Start of INFORMATION SHOWN
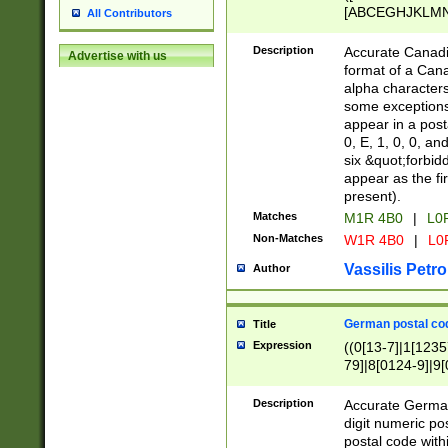
[ABCEGHJKLMNP
All Contributors
[ABCEGHJKLMN
Description
Accurate Canadia
Advertise with us
format of a Can
alpha characters
some exceptions.
appear in a posta
0, E, 1, 0, 0, an
six &quot;forbid
appear as the fir
present).
Matches
M1R 4B0
|
L0
Non-Matches
W1R 4B0
|
L0
Vassilis Petro
Author
German postal cod
Title
Expression
((0[13-7]|1[1235
79]|8[0124-9]|9[0
9]|11[5-9]))|14([
Description
Accurate German
digit numeric po
postal code with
End of INFORMATION SHOWN
→ **ABOUT THIS TASK**
What is needed is an exact copy of each line from the top of the data above through the line containing "79]|8[0124-9]|9[0", with no pictures.

→ **EXERCISE ANSWER**
[ABCEGHJKLMNP
All Contributors
[ABCEGHJKLMN
Description
Accurate Canadia
Advertise with us
format of a Can
alpha characters
some exceptions.
appear in a posta
0, E, 1, 0, 0, an
six &quot;forbid
appear as the fir
present).
Matches
M1R 4B0
|
L0
Non-Matches
W1R 4B0
|
L0
Vassilis Petro
Author
German postal cod
Title
Expression
((0[13-7]|1[1235
79]|8[0124-9]|9[0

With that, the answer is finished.